Title [Comparison of various methods of assessment of heart rate variability including simple cardiovascular reflex tests as predictors of sudden cardiac death after myocardial infarction.].
Author Abramkin, D V; Iavelov, I S; Gratsianskii, N A
Journal Kardiologiia Publication Year/Month 2004
PMID 15477773 PMCID -N/A-
Affiliation 1.Research Institute for Physicochemical Medicine, Center of Atherosclerosis; ul. Malaya Pirogovskaya, 1a, 119828 Moscow, Russia.

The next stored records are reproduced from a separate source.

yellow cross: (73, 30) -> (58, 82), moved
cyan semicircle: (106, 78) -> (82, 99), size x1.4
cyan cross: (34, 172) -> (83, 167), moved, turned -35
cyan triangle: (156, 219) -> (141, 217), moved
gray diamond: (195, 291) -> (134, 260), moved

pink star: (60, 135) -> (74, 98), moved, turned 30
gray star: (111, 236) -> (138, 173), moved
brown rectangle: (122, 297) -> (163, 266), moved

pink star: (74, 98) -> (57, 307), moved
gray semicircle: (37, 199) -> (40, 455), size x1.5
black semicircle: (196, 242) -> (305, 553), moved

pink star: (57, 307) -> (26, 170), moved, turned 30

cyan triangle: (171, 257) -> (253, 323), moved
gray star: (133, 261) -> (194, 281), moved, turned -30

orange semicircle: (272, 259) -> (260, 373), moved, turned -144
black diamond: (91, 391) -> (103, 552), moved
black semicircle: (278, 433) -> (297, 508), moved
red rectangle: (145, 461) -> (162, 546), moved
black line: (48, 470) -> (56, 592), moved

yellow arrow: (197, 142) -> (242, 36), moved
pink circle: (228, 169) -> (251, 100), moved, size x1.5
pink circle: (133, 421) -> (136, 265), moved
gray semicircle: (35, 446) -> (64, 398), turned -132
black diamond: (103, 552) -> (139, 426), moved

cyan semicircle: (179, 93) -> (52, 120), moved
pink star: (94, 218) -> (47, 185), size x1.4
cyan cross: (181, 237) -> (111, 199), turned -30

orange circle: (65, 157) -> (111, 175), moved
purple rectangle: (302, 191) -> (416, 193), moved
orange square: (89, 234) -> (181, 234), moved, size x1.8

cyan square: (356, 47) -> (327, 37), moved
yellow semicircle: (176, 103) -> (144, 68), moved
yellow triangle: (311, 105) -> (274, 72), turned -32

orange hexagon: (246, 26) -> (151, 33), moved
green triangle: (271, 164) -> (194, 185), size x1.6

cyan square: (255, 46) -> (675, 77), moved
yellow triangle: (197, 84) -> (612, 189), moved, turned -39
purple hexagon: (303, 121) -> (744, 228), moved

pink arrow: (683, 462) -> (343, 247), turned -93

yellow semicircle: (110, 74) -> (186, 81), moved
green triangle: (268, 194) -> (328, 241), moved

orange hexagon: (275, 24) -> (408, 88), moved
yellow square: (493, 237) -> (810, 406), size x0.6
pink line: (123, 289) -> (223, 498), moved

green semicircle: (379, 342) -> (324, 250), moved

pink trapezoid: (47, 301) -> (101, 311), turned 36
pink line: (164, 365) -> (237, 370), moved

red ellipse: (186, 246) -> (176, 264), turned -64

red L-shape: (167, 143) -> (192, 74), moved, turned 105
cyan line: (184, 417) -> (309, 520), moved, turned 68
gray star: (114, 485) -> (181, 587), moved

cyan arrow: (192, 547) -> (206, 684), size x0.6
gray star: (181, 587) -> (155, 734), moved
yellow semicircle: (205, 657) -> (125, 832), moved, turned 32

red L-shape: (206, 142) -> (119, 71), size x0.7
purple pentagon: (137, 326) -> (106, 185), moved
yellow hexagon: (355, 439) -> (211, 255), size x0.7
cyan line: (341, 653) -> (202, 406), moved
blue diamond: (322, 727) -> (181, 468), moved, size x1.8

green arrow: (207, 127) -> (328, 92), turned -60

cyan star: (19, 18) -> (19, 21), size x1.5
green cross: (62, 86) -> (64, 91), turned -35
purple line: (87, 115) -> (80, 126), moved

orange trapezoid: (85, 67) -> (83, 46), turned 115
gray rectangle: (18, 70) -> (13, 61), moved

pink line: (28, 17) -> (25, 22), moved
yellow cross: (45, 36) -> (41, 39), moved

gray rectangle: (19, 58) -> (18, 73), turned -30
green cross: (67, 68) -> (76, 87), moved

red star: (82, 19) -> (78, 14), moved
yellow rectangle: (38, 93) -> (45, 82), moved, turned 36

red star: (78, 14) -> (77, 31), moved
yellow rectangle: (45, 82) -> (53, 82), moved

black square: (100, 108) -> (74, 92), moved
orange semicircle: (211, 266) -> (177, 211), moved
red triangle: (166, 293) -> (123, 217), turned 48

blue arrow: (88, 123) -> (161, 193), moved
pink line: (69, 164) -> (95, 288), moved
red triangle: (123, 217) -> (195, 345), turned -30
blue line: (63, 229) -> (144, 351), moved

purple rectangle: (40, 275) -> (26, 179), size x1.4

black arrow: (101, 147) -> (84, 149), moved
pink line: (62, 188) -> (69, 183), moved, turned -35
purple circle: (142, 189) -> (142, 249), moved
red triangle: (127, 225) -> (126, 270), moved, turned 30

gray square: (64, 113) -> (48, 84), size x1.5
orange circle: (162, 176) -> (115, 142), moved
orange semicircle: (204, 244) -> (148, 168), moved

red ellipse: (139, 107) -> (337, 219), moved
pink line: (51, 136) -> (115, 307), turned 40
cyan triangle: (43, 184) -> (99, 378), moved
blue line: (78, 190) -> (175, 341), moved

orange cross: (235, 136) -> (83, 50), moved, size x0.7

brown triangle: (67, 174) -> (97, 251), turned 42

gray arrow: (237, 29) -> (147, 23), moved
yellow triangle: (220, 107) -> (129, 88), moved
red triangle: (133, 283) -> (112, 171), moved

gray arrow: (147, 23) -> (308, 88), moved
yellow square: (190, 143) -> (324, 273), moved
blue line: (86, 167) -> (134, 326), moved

Long term heart rate variability is used for prediction of sudden cardiac death (SD). There are simpler methods of assessment of autonomic cardiac control - registration of heart rate response to reflex tests and determination of heart rate variability (HRV) on short ECG recordins. Comparative value for prognosis of SD after myocardial infarction (MI) of these 3 techniques has not been studied yet. METHODS: Valsalva maneuver with calculation of Valsalva ratio (VR) and deep breath test with calculation of difference between average maximal and minimal HR during first minute of test (HR difference - HRD) were performed in 188 patients on days 4-11 of MI (68.1% men, age 34-75 years, 93.6% on beta-blockers, without heart failure NYHA IV on the day of tests). Time and frequency domain HRV measures were assessed during 15 min at bed rest and at Holter monitoring for median 24 h on the same day as reflex tests. RESULTS: During follow up for 2.1+/-0.8 years there were 9 sudden and 13 non-sudden cardiac deaths. ROC analysis was used to determine cut-off values of VR, HRD and HRV measures for dichotomization of patients into those with low- and high-risk of SD and these values were used in logistic regression analysis. The following parameters were univariate predictors of SD: obtained at reflex tests - VR <1.13 (OR 7.8, 95% CI 1.6-39.0; p=0.012), HRD <3.36 (OR 4.3, 95% CI 1.1-16.9; p=0.034); HRV parameters from 15 min ECG recordings - total frequency power <739 ms(2), VLF power <294 ms(2), LF power <197 ms(2) and LF/HF <1.5; HRV parameters from long term ECG recording - LF power <491 ms(2), LF/HF <1.4. At multivariate analysis only LF power for 15 min <197 ms(2) among HRV parameters remained independent predictor of SD (OR 24.2, 95% CI 2.4-245.5; p=0.007). Other predictors were clinical - VF during acute phase of MI (OR 94.7, 95% CI 4.2-2115.2; p=0.004) and history of MI (OR 8.4, 95% CI 1.4-48.5; p=0.017). CONCLUSION: In this population of patients without severe heart failure low LF power on 15 min resting ECG recordings on days 4-11 of MI was more powerful predictor of sudden cardiac death during subsequent 2 years than other HRV parameters including heart rate response to Valsalva maneuver and deep breath test.